Where Legionella Grows
Legionella occurs naturally in lakes, rivers, and streams at low levels that rarely cause problems. The danger comes from engineered water systems that inadvertently create ideal growing conditions: warm temperatures, stagnant water, and surfaces for biofilm to form. Cooling towers, building plumbing, hot water heaters, decorative fountains, and hot tubs are the most common sources of outbreaks.
Temperature is the single biggest factor. Legionella grows best between 77°F and 113°F (25°C to 45°C), though it can survive and slowly multiply at temperatures as low as 68°F (20°C). Above 140°F (60°C), the bacteria are killed. This is why hot water storage tanks are recommended to be kept above that temperature, and why lukewarm water sitting in pipes is the highest-risk scenario. If your building has areas where hot water cools down before reaching the tap, or cold water warms up because pipes run through heated spaces, those are the zones where Legionella is most likely to proliferate.
How Testing Actually Works
Since you can’t see or smell Legionella, testing requires collecting a water sample and sending it to a lab. There are two main approaches.
The traditional method uses a special growth medium called BCYE agar. A water sample is spread on this medium and incubated for 7 to 10 days. Legionella grows slowly compared to other bacteria, and the culture plates can be overgrown by other organisms in the sample, which sometimes makes results unreliable. Positive cultures then need additional testing to confirm the specific species and strain.
A newer method called Legiolert simplifies the process. It can detect and quantify Legionella from water samples in 7 days without needing the extra confirmation steps. Testing of this method showed a specificity of 96.5%, meaning false positives are rare. PCR-based molecular testing can also detect Legionella DNA in water more quickly, though it identifies both living and dead bacteria, which can complicate interpretation.
What the Test Numbers Mean
Test results are reported in colony-forming units per liter (CFU/L). For building water systems other than cooling towers, here’s how the levels break down:
- Below 1,000 CFU/L: At or near the detection limit. No action typically needed.
- 1,000 to 10,000 CFU/L: Legionella may be actively multiplying. Investigation and increased monitoring are warranted.

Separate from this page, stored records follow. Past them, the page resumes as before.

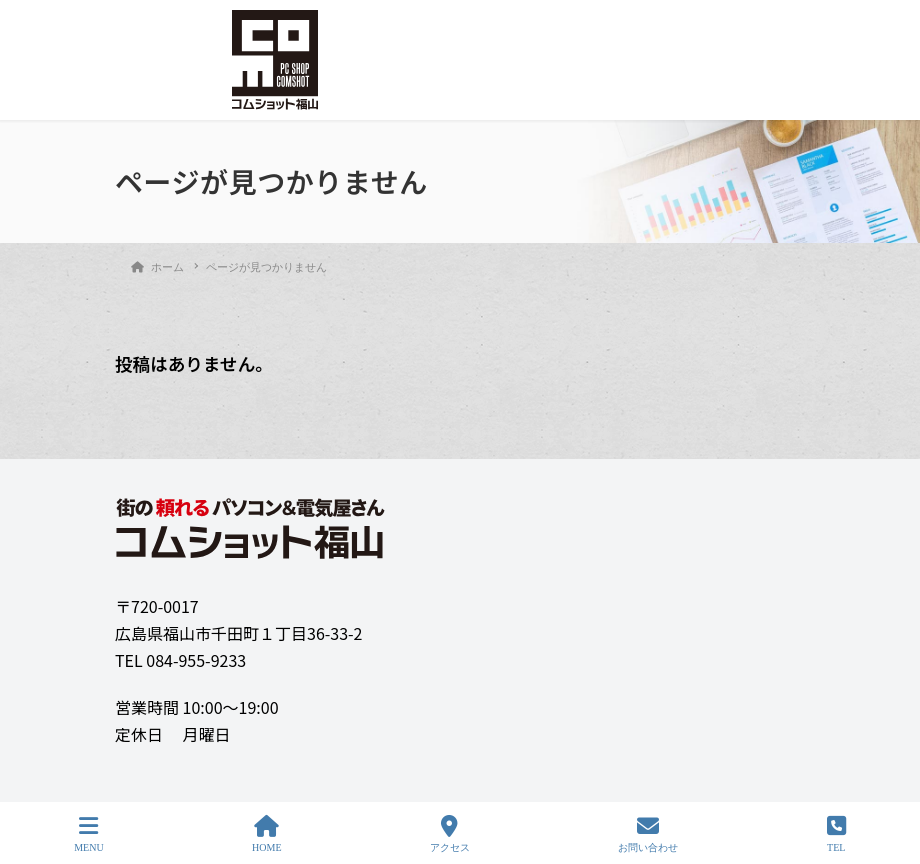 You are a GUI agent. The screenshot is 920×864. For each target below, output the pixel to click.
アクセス (450, 834)
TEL (836, 834)
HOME (266, 834)
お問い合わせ (648, 834) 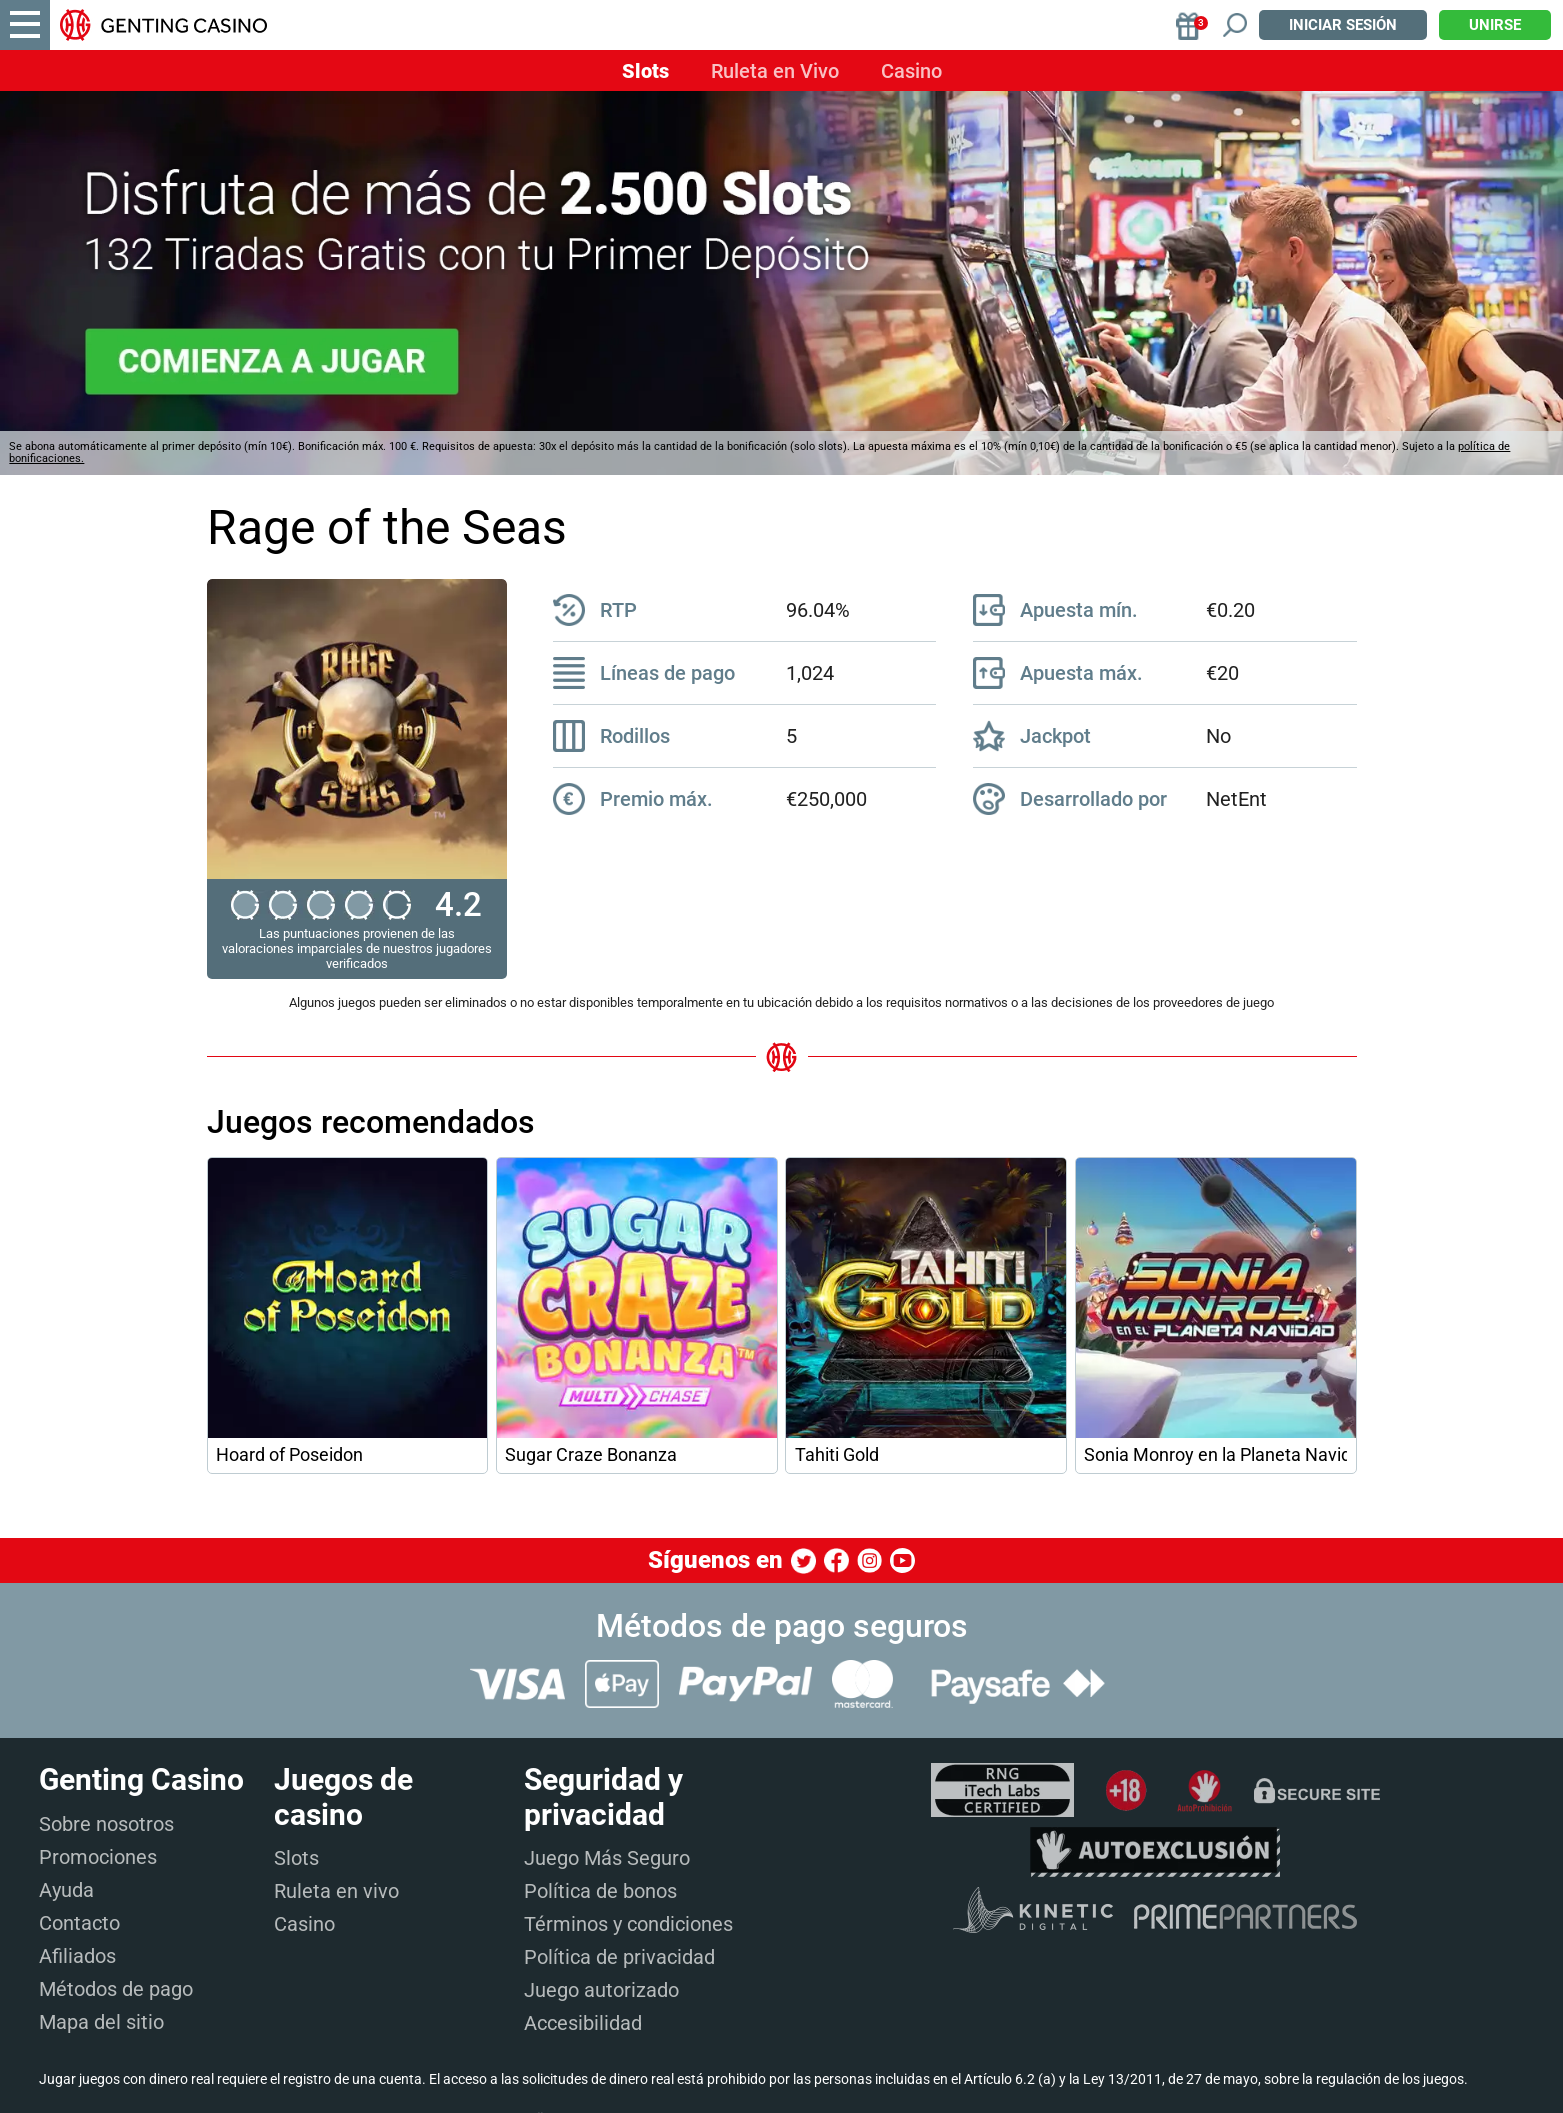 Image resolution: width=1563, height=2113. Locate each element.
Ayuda (66, 1890)
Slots (645, 71)
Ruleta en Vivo (775, 71)
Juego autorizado (601, 1990)
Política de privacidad (619, 1957)
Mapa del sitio (101, 2022)
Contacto (79, 1923)
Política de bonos (600, 1891)
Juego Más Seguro (607, 1858)
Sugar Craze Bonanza (591, 1455)
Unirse (1495, 25)
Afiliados (77, 1956)
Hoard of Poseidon (289, 1455)
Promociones (98, 1857)
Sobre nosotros (106, 1824)
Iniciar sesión (1343, 25)
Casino (911, 71)
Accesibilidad (583, 2023)
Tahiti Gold (837, 1455)
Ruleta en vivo (336, 1891)
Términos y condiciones (628, 1924)
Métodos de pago (116, 1989)
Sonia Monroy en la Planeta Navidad (1215, 1455) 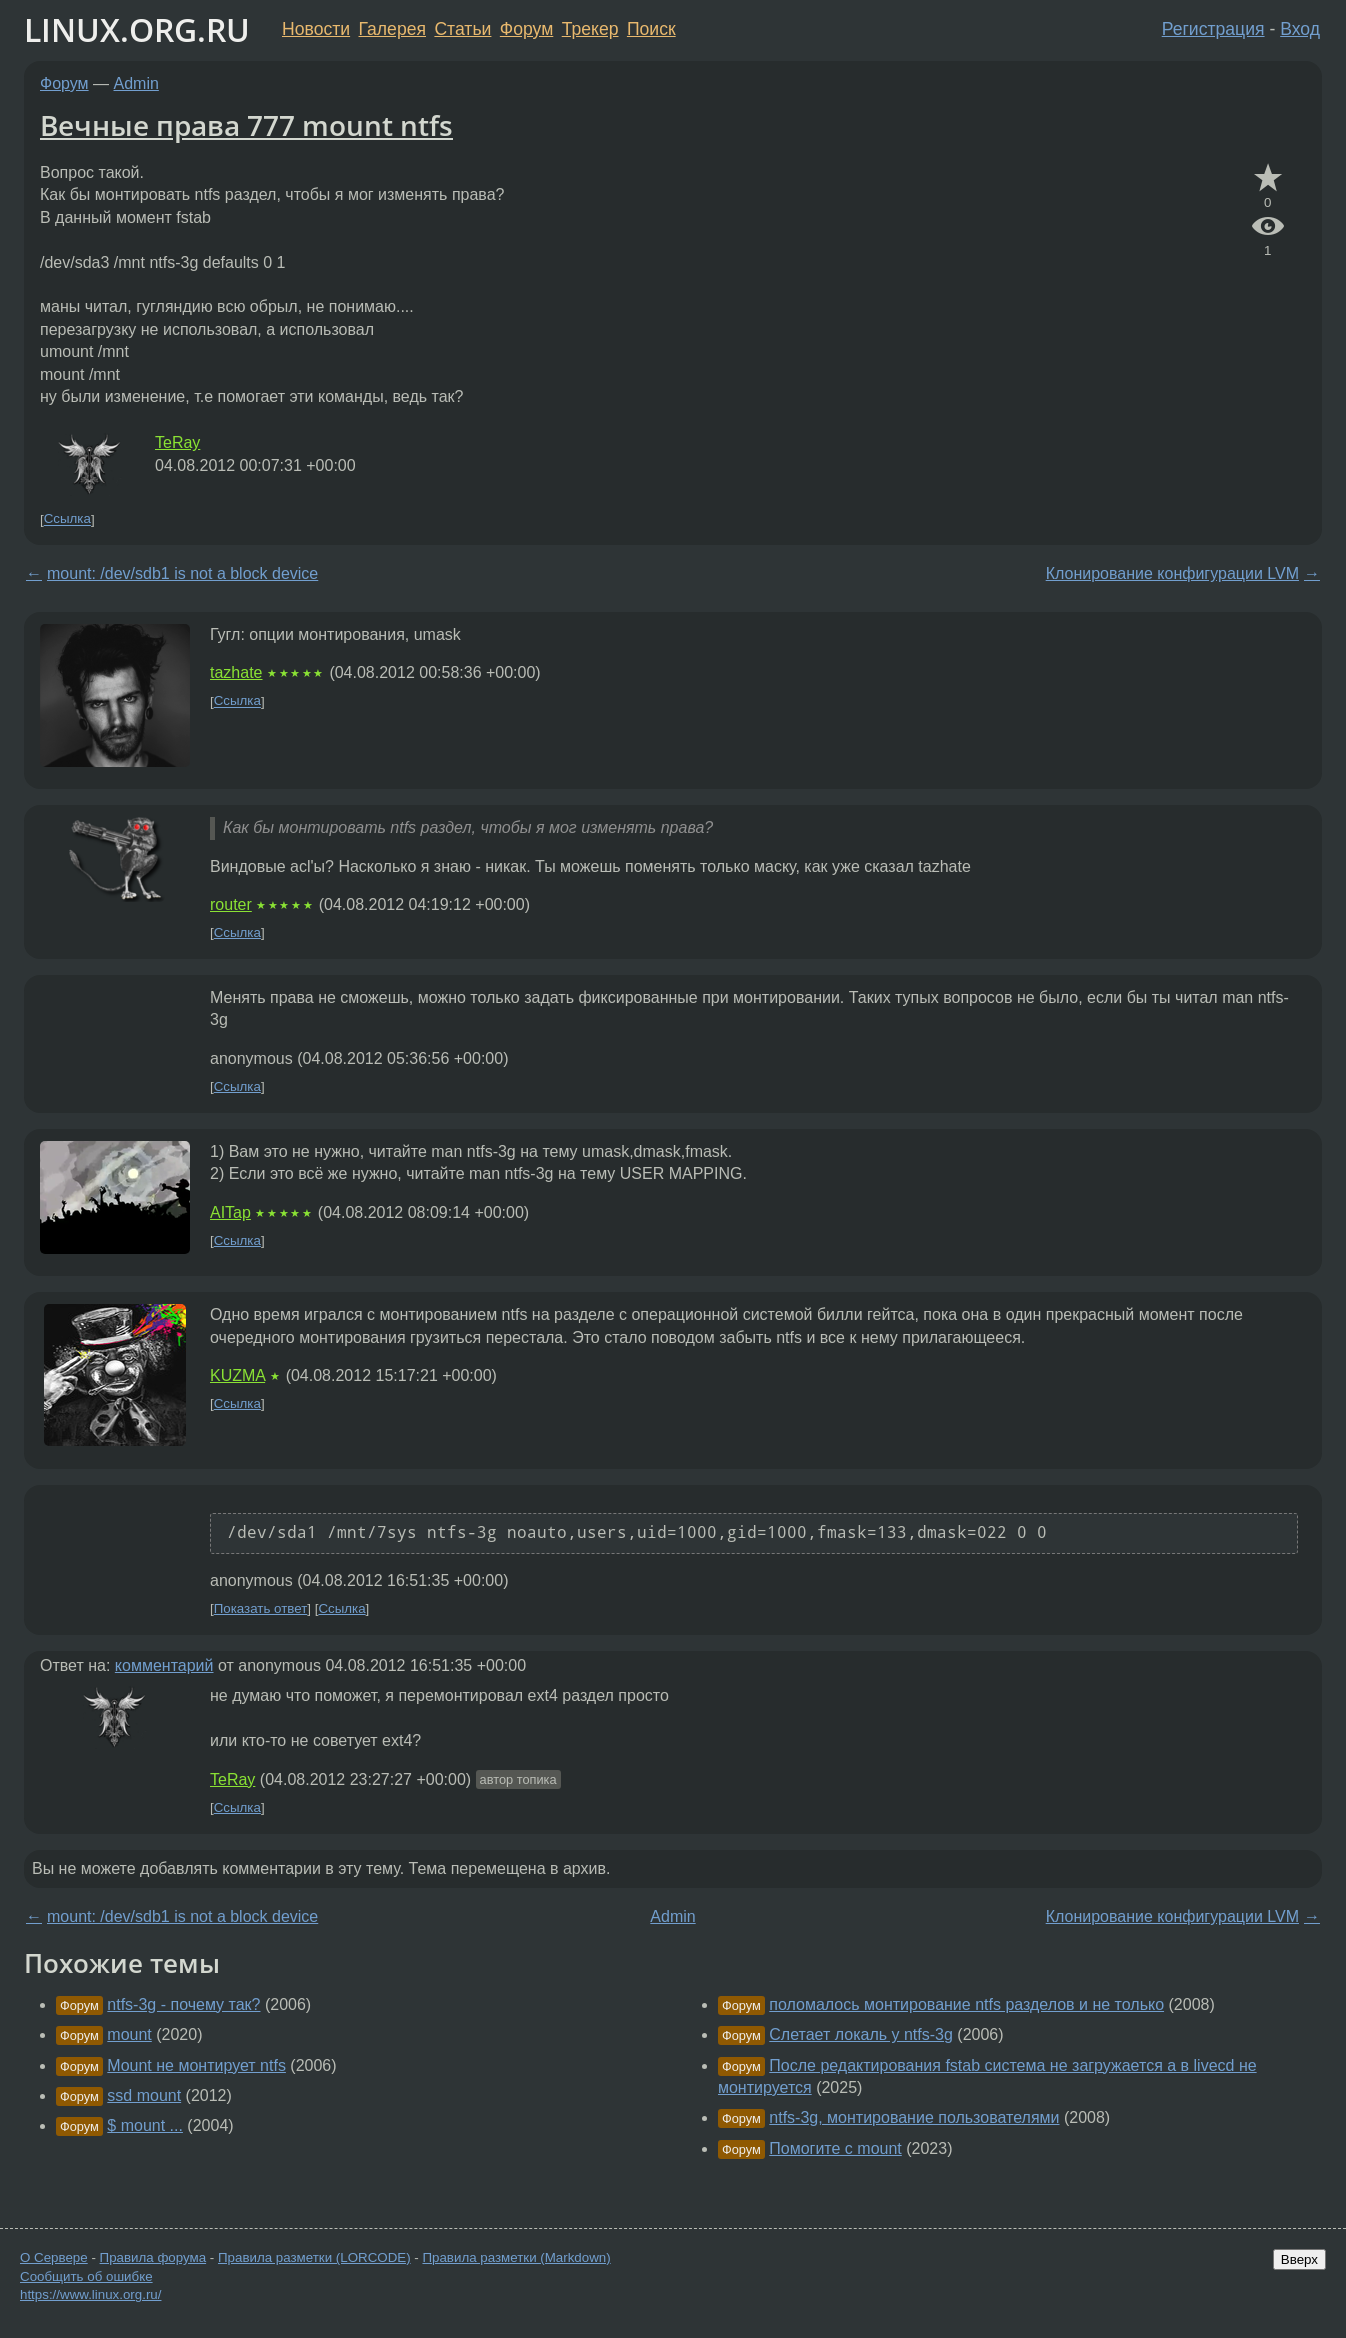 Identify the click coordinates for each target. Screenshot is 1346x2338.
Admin (136, 83)
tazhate (236, 672)
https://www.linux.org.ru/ (90, 2294)
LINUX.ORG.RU (137, 29)
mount (129, 2034)
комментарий (164, 1665)
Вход (1300, 29)
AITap (230, 1212)
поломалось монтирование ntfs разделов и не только (966, 2004)
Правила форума (153, 2257)
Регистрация (1213, 29)
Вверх (1299, 2259)
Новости (316, 29)
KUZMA (237, 1375)
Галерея (392, 29)
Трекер (590, 29)
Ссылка (67, 519)
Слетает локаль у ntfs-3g (861, 2034)
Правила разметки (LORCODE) (314, 2257)
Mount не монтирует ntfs (196, 2065)
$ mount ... (145, 2125)
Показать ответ (261, 1608)
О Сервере (54, 2257)
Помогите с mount (835, 2148)
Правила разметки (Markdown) (516, 2257)
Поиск (651, 29)
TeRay (177, 442)
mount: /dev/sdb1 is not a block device (182, 573)
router (231, 904)
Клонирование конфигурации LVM (1172, 573)
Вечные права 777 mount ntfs (246, 125)
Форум (526, 29)
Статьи (462, 29)
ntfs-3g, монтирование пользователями (914, 2117)
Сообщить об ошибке (86, 2276)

- Above 10,000 CFU/L: Active growth has occurred and remediation is needed.
- Above 50,000 CFU/L: Considered an imminent outbreak risk. Exposure should be stopped immediately and a remediation plan put in place.
Cooling towers tolerate higher baseline levels because of their size and design, but even there, concentrations above 1,000,000 CFU/L require the system to be taken offline for treatment. Some jurisdictions, like New York State, use a different trigger: if 30 percent or more of collected samples test positive for any Legionella species, control measures and resampling are mandatory regardless of the specific concentration.
Practical Steps for Checking Your Water System
If you manage a building or are concerned about a home water system, start with what you can observe. Check for biofilm or slime on any surface that stays wet, including showerheads, faucet aerators, and the inside of water heater drain valves. Run taps that haven’t been used in more than a week to flush stagnant water. Make sure your water heater is set to at least 140°F (60°C) at the tank, keeping in mind that mixing valves should bring the temperature down at the tap to prevent scalding.
For larger buildings with complex plumbing, cooling towers, or hot tubs, routine Legionella testing is the only reliable way to know what’s in your water. Visual inspection catches the conditions that favor growth, but the bacteria themselves will never announce their presence. Clear water is not safe water, and murky water isn’t necessarily dangerous. Only a lab result tells you what’s actually there.